* _Your task_
In the records below, find each line containing the word "Çantası" and copy it.

(Raw data begins)

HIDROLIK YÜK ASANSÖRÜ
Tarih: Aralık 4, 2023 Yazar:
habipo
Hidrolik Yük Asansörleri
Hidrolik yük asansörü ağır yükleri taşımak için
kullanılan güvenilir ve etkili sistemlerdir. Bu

(Raw data ends)
(Raw data begins)

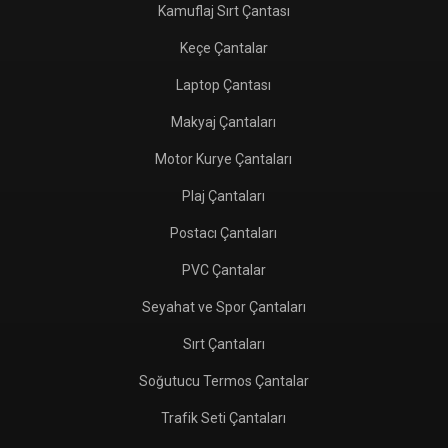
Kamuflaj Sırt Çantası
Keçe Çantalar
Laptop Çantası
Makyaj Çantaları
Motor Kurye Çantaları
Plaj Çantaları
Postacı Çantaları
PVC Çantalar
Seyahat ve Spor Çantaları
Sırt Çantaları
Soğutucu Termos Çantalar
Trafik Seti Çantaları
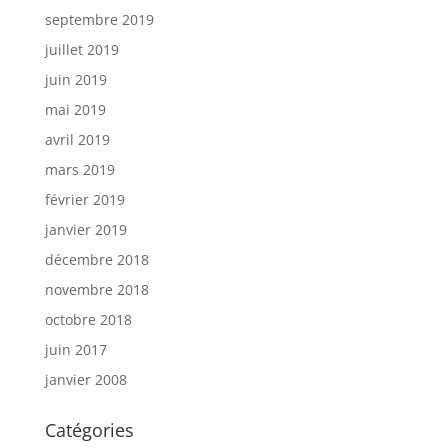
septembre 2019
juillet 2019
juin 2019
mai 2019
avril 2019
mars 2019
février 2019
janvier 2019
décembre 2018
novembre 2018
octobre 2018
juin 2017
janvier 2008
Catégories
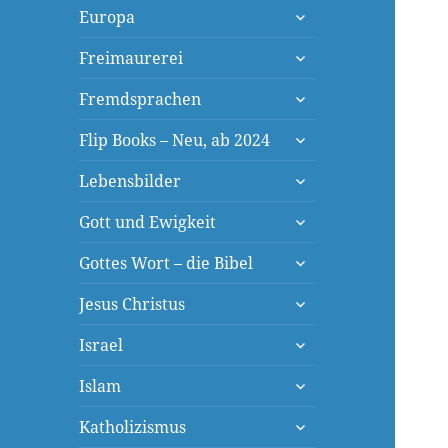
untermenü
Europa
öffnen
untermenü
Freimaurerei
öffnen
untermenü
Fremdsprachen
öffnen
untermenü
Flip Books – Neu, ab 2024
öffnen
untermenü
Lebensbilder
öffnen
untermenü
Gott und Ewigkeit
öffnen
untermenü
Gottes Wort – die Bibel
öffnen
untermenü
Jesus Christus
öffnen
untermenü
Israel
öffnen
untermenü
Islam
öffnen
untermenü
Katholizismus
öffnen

(Raw data ends)

* _The completed task_
Kamuflaj Sırt Çantası
Laptop Çantası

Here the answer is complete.